銀の塔、静寂の間。
午前九時四十五分。

アィーアツブスは銀の制服を身にまとい、白い髪を風に揺らせて立っていた。
白濁した瞳の奥には静かな波があり、壁際には大剣「リヴァレイン」が無造作に立てかけられている。

今日は休み。
けれど彼にとって休みとは、ただ「感情の嵐を鎮めるための時間」にすぎない。

「……パライタ。来い」

その声に応えるように、少年が扉の陰から這うように現れた。
青緑の髪は乱れ、海の底を映すような瞳が怯えと安堵のあいだで揺れている。
首輪はすでに外され、代わりに細い銀のブレスレットが手首に巻かれていた。

アィーアツブスはその前に膝をつき、静かに視線を合わせる。
「今日は……静かにしてやる」

少年は小さく頷いた。
男は立ち上がり、少年の手を取る。

「朝食だ」

二人は食堂へ向かう。
テーブルには温かなスープと柔らかいパン。
アィーアツブスはスプーンを手に取り、少年の口へゆっくりと運んだ。

「焦るな。……ゆっくりでいい」

少年は震える唇でそれを受け取り、息を詰めるように飲み込む。
男は感情の波を抑えながら、穏やかに問いかけた。

「美味しいか」

少年はまた、小さく頷く。
その瞬間、男の瞳にかすかな光が揺れた。

「よし……もっとだ」

やがて食後。
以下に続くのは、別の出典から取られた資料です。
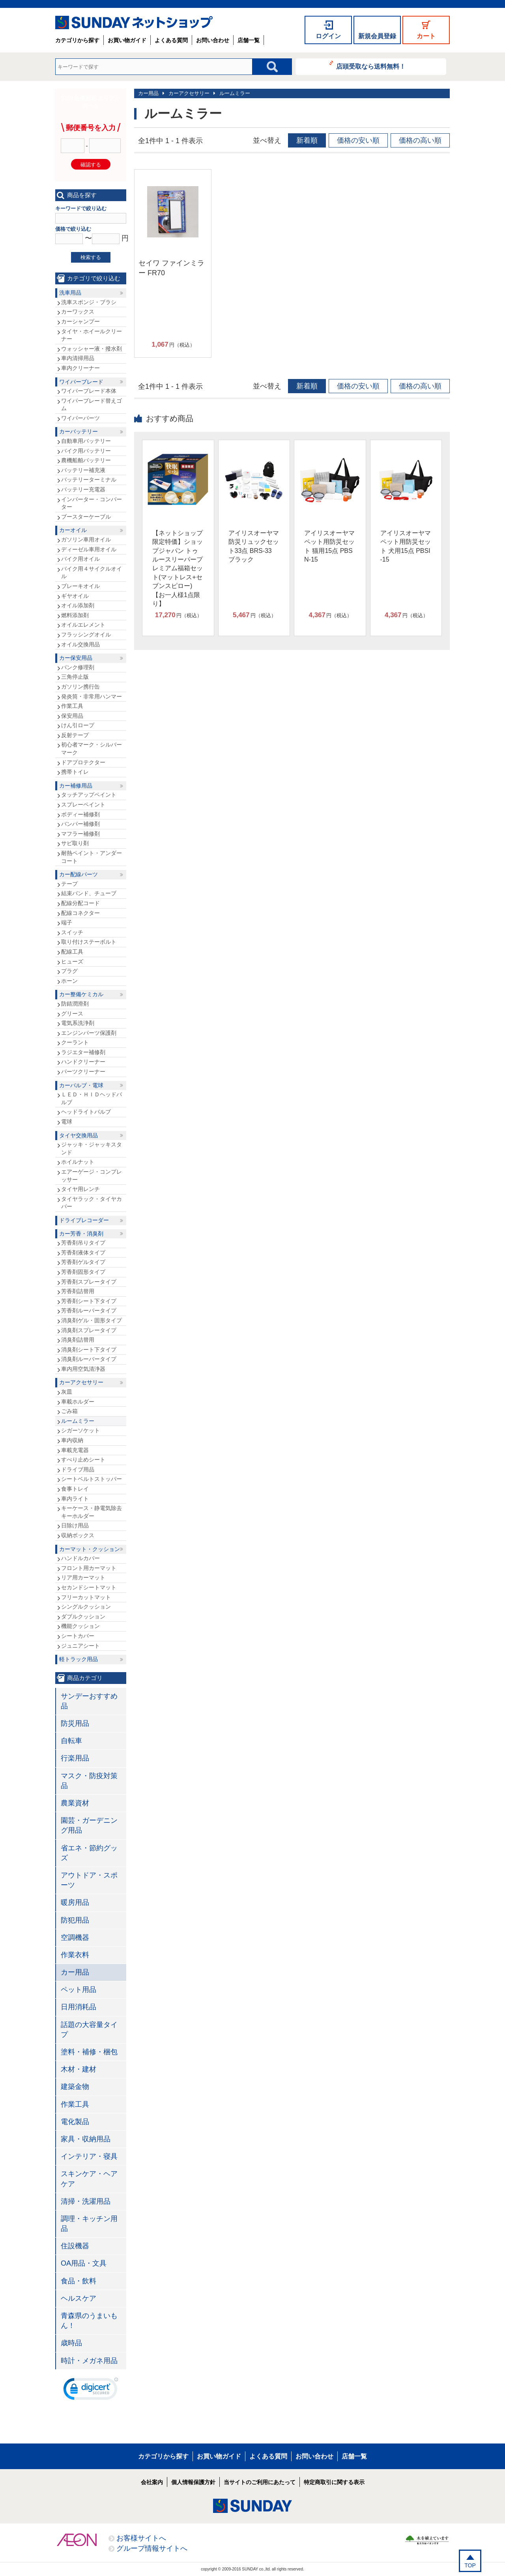  What do you see at coordinates (89, 2321) in the screenshot?
I see `青森県のうまいもん！` at bounding box center [89, 2321].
男は少年を浴室へ連れていく。

「洗浄だ」

蛇口を回し、三十八度の湯を張る。
「脱げ」

少年はゆっくりと、震える手で衣を脱いだ。
アィーアツブスも鎧を外し、少年の背後に立つ。

「僕がやる」

石鹸を手に取り、背中をそっと洗う。
「肩……首筋……」
指先は優しく、それでいて確実だった。

「髪も」

泡立てたシャンプーで青緑の髪を丁寧に洗う。
「綺麗だな……君は」

湯から上がると、男はタオルで少年の体を包んだ。
そして白いシャツと柔らかなズボンを手に取る。

「これに着替えて」

少年がそれに袖を通すと、アィーアツブスはそっとボタンを留めてやった。
「これでいい」

居間に戻ると、少年をソファに座らせ、自らもその隣に腰を下ろす。
逞しい腕が静かに回される。

「休め」

少年は安堵の息を漏らし、男の胸に体を預ける。
アィーアツブスの瞳がわずかに輝いた。

「今日は……壊さない」

午後の光が柔らかく部屋を照らす。
響くのは、浅い寝息と静寂だけ。

「……君は、僕の静寂だ」

男は少年の髪を指で梳き、目を閉じた。
「感情の嵐を……抑えてくれる」

白銀の髪が青緑の髪に寄り添い、
居間には、ただ二人の影だけが静かに重なっていった。
感情の静寂の中へ、溶けていくように。